Bounding box prediction data:
'''

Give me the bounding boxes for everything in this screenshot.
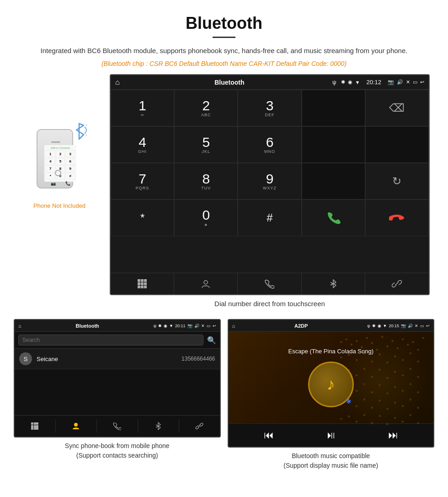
home-icon[interactable]: ⌂	[115, 78, 120, 86]
svg-point-46	[386, 362, 388, 363]
key-number: 9	[266, 172, 274, 186]
wifi-icon: ▼	[355, 80, 360, 85]
svg-line-21	[198, 425, 200, 427]
svg-point-66	[371, 391, 373, 393]
pb-btn-phone[interactable]	[97, 419, 138, 433]
dialer-key-7[interactable]: 7 PQRS	[111, 163, 174, 200]
key-number: 3	[266, 99, 274, 113]
dialer-empty-1	[302, 90, 365, 126]
dialer-btn-grid[interactable]	[111, 273, 174, 294]
phonebook-caption: Sync phone-book from mobile phone (Suppo…	[65, 441, 170, 460]
music-camera-icon[interactable]: 📷	[401, 324, 406, 328]
usb-icon: ψ	[332, 79, 336, 86]
dialer-call-red[interactable]	[365, 200, 429, 236]
pb-search-input[interactable]	[18, 335, 203, 346]
svg-point-89	[379, 415, 380, 417]
svg-point-45	[379, 353, 380, 355]
pb-camera-icon[interactable]: 📷	[187, 324, 192, 328]
dialer-call-green[interactable]	[302, 200, 365, 236]
phone-key-9: 9	[65, 165, 75, 172]
contacts-icon	[201, 279, 211, 289]
svg-point-83	[417, 407, 419, 409]
pb-btn-user[interactable]	[56, 419, 97, 433]
svg-rect-12	[34, 422, 36, 425]
svg-point-54	[363, 367, 365, 369]
car-status-bar: ⌂ Bluetooth ψ ✱ ◉ ▼ 20:12 📷 🔊 ✕ ▭ ↩	[111, 75, 429, 90]
camera-icon[interactable]: 📷	[388, 79, 394, 85]
music-content: Escape (The Pina Colada Song)	[229, 332, 434, 423]
screen-icon[interactable]: ▭	[413, 79, 417, 85]
dialer-key-hash[interactable]: #	[238, 200, 301, 236]
svg-rect-2	[144, 279, 147, 282]
prev-track-button[interactable]: ⏮	[264, 429, 274, 441]
header-specs: (Bluetooth chip : CSR BC6 Default Blueto…	[37, 60, 411, 67]
pb-screen-icon[interactable]: ▭	[207, 324, 211, 328]
page-title: Bluetooth	[37, 14, 411, 33]
dialer-btn-contacts[interactable]	[174, 273, 238, 294]
svg-point-76	[363, 399, 365, 400]
volume-icon[interactable]: 🔊	[397, 79, 403, 85]
dialer-backspace[interactable]: ⌫	[365, 90, 429, 126]
svg-rect-17	[31, 427, 33, 430]
svg-rect-18	[34, 427, 36, 430]
dialer-key-3[interactable]: 3 DEF	[238, 90, 301, 126]
pb-home-icon[interactable]: ⌂	[18, 323, 21, 329]
pb-btn-bluetooth[interactable]	[138, 419, 179, 433]
pb-back-icon[interactable]: ↩	[213, 324, 216, 328]
svg-point-57	[386, 377, 388, 379]
music-vol-icon[interactable]: 🔊	[408, 324, 413, 328]
dialer-key-5[interactable]: 5 JKL	[174, 126, 238, 163]
svg-point-67	[379, 384, 380, 386]
close-icon[interactable]: ✕	[406, 79, 410, 85]
svg-rect-5	[144, 282, 147, 285]
pb-btn-grid[interactable]	[15, 419, 56, 433]
dialer-key-6[interactable]: 6 MNO	[238, 126, 301, 163]
svg-point-78	[379, 400, 380, 401]
svg-point-75	[356, 405, 357, 407]
key-sub: +	[204, 222, 208, 227]
music-back-icon[interactable]: ↩	[426, 324, 430, 328]
pb-vol-icon[interactable]: 🔊	[194, 324, 199, 328]
bluetooth-status-icon: ✱	[341, 79, 345, 85]
key-number: 1	[139, 99, 146, 113]
phonebook-caption-line1: Sync phone-book from mobile phone	[65, 442, 170, 449]
music-home-icon[interactable]: ⌂	[232, 323, 235, 329]
dialer-key-9[interactable]: 9 WXYZ	[238, 163, 301, 200]
dialer-btn-link[interactable]	[365, 273, 429, 294]
music-caption-line2: (Support display music file name)	[283, 462, 378, 469]
dialer-key-4[interactable]: 4 GHI	[111, 126, 174, 163]
dialer-refresh[interactable]: ↻	[365, 163, 429, 200]
dialer-key-star[interactable]: *	[111, 200, 174, 236]
pb-close-icon[interactable]: ✕	[201, 324, 205, 328]
pb-contact-avatar: S	[19, 352, 32, 365]
pb-usb-icon: ψ	[154, 324, 156, 328]
svg-point-90	[386, 423, 388, 425]
status-time: 20:12	[366, 79, 381, 86]
dialer-key-0[interactable]: 0 +	[174, 200, 238, 236]
svg-point-36	[407, 344, 409, 346]
dialer-key-1[interactable]: 1 ∞	[111, 90, 174, 126]
pb-search-icon[interactable]: 🔍	[207, 336, 216, 345]
pb-btn-link[interactable]	[179, 419, 220, 433]
back-icon[interactable]: ↩	[420, 79, 424, 85]
phone-key-4: 4	[46, 158, 55, 165]
music-screen-icon[interactable]: ▭	[420, 324, 424, 328]
key-sub: DEF	[265, 113, 274, 117]
pb-title: Bluetooth	[21, 323, 154, 329]
key-sub: WXYZ	[263, 186, 277, 190]
svg-point-88	[371, 422, 373, 424]
svg-line-10	[395, 282, 398, 285]
svg-point-31	[381, 336, 383, 338]
svg-point-20	[74, 423, 78, 427]
svg-point-65	[363, 383, 365, 385]
phone-display: Add to Contacts 1 2 3 4 5 6 7 8 9 *	[44, 145, 76, 182]
key-number: #	[267, 212, 272, 223]
svg-point-64	[356, 390, 357, 392]
dialer-btn-phone[interactable]	[238, 273, 301, 294]
call-red-icon	[389, 210, 405, 226]
dialer-btn-bluetooth[interactable]	[302, 273, 365, 294]
pb-contact-row[interactable]: S Seicane 13566664466	[15, 349, 220, 369]
music-close-icon[interactable]: ✕	[415, 324, 418, 328]
dialer-key-2[interactable]: 2 ABC	[174, 90, 238, 126]
dialer-key-8[interactable]: 8 TUV	[174, 163, 238, 200]
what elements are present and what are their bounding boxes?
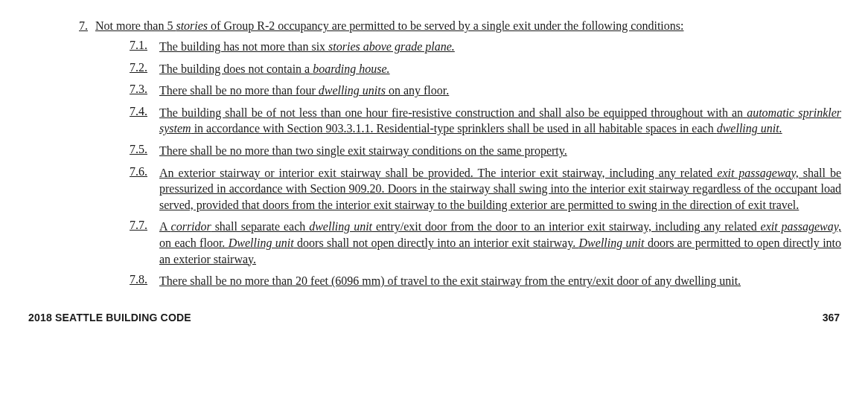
list-text: An exterior stairway or interior exit st… <box>159 165 841 213</box>
list-text: There shall be no more than two single e… <box>159 143 841 159</box>
page-number: 367 <box>823 312 840 323</box>
list-number: 7.8. <box>130 273 159 286</box>
list-text: Not more than 5 stories of Group R-2 occ… <box>95 19 841 33</box>
list-item-7-5: 7.5.There shall be no more than two sing… <box>130 143 841 159</box>
list-item-7-4: 7.4.The building shall be of not less th… <box>130 105 841 137</box>
list-item-7-7: 7.7.A corridor shall separate each dwell… <box>130 219 841 267</box>
list-item-7-2: 7.2.The building does not contain a boar… <box>130 61 841 77</box>
list-number: 7.7. <box>130 219 159 232</box>
list-item-7: 7. Not more than 5 stories of Group R-2 … <box>79 19 841 33</box>
list-text: The building has not more than six stori… <box>159 39 841 55</box>
list-number: 7.1. <box>130 39 159 52</box>
list-number: 7.3. <box>130 83 159 96</box>
list-item-7-8: 7.8.There shall be no more than 20 feet … <box>130 273 841 289</box>
list-number: 7. <box>79 19 88 33</box>
list-text: There shall be no more than 20 feet (609… <box>159 273 841 289</box>
list-text: A corridor shall separate each dwelling … <box>159 219 841 267</box>
list-item-7-1: 7.1.The building has not more than six s… <box>130 39 841 55</box>
list-text: There shall be no more than four dwellin… <box>159 83 841 99</box>
list-number: 7.2. <box>130 61 159 74</box>
list-text: The building shall be of not less than o… <box>159 105 841 137</box>
list-item-7-6: 7.6.An exterior stairway or interior exi… <box>130 165 841 213</box>
list-number: 7.4. <box>130 105 159 118</box>
list-number: 7.5. <box>130 143 159 156</box>
sublist: 7.1.The building has not more than six s… <box>130 39 841 289</box>
list-text: The building does not contain a boarding… <box>159 61 841 77</box>
document-page: 7. Not more than 5 stories of Group R-2 … <box>0 0 868 338</box>
list-number: 7.6. <box>130 165 159 178</box>
page-footer: 2018 SEATTLE BUILDING CODE 367 <box>27 312 841 323</box>
list-item-7-3: 7.3.There shall be no more than four dwe… <box>130 83 841 99</box>
footer-title: 2018 SEATTLE BUILDING CODE <box>28 312 191 323</box>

'''

The answer consists of every line above in which the word "phone" occurs.

pb-btn-phone[interactable]	[97, 419, 138, 433]
phonebook-caption: Sync phone-book from mobile phone (Suppo…	[65, 441, 170, 460]
phone-key-9: 9	[65, 165, 75, 172]
phonebook-caption-line1: Sync phone-book from mobile phone	[65, 442, 170, 449]
phone-key-4: 4	[46, 158, 55, 165]
phone-display: Add to Contacts 1 2 3 4 5 6 7 8 9 *	[44, 145, 76, 182]
dialer-btn-phone[interactable]	[238, 273, 301, 294]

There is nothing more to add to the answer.